Report how many lines contain the word "corsi" in the listing that follows. Give nothing besides the number.
___ Record extracts ___
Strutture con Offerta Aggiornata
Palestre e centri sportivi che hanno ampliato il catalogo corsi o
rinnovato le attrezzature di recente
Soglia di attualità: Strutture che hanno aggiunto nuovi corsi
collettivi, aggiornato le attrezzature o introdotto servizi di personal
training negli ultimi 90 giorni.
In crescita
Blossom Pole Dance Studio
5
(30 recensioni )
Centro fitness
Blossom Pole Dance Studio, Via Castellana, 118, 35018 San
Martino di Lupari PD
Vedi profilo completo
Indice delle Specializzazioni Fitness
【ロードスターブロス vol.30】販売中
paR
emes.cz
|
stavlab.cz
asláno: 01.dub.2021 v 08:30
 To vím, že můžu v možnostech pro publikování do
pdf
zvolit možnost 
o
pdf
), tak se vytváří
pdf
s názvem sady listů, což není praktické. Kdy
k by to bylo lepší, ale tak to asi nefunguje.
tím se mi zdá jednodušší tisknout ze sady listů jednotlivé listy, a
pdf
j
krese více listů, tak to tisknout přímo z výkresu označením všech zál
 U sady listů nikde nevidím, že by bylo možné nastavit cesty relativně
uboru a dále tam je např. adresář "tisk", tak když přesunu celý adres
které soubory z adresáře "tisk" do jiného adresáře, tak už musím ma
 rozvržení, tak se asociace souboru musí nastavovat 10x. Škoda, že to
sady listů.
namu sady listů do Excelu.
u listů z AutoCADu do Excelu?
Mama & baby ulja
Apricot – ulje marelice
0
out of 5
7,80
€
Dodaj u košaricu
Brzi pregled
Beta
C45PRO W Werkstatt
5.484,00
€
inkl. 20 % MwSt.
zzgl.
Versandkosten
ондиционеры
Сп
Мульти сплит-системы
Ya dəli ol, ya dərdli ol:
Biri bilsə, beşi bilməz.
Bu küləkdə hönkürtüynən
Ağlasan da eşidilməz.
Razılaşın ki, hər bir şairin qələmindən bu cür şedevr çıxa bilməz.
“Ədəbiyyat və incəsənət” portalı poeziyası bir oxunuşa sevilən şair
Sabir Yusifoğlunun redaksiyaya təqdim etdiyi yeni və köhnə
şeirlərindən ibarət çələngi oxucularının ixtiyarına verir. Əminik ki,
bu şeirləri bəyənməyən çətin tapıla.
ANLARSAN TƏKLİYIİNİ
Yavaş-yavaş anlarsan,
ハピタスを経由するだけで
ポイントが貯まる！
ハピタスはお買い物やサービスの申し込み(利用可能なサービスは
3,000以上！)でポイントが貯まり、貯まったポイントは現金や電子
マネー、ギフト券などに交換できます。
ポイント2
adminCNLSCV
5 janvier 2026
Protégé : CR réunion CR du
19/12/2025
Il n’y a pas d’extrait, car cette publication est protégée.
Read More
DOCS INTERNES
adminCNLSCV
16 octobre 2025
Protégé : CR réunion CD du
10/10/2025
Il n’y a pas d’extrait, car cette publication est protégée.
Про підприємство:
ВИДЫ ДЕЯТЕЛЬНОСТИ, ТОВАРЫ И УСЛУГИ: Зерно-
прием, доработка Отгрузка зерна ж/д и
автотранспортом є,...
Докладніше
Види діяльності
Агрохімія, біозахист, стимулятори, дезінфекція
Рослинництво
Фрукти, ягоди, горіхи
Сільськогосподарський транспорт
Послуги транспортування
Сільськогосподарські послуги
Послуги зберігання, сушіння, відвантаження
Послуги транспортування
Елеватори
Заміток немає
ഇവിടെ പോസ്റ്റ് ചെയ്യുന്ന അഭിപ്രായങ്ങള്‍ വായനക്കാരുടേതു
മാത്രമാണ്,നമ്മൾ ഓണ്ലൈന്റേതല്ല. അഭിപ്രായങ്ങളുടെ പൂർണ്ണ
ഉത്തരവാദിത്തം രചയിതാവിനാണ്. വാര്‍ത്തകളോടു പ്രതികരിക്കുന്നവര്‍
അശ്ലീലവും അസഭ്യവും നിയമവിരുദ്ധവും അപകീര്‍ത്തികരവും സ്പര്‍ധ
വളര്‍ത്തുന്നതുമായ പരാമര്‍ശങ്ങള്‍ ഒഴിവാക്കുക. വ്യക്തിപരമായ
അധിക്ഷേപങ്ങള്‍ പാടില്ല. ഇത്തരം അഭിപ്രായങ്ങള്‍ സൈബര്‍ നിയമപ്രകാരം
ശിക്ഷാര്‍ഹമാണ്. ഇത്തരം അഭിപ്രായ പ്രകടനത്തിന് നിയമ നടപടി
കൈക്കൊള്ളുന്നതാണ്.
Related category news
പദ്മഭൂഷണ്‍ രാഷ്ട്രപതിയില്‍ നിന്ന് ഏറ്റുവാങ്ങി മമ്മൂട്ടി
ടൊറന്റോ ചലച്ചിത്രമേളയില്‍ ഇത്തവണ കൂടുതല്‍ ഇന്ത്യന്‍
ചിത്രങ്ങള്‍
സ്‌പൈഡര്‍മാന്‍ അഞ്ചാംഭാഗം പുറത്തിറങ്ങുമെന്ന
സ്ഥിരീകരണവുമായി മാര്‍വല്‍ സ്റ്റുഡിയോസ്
___
Answer to this task: 2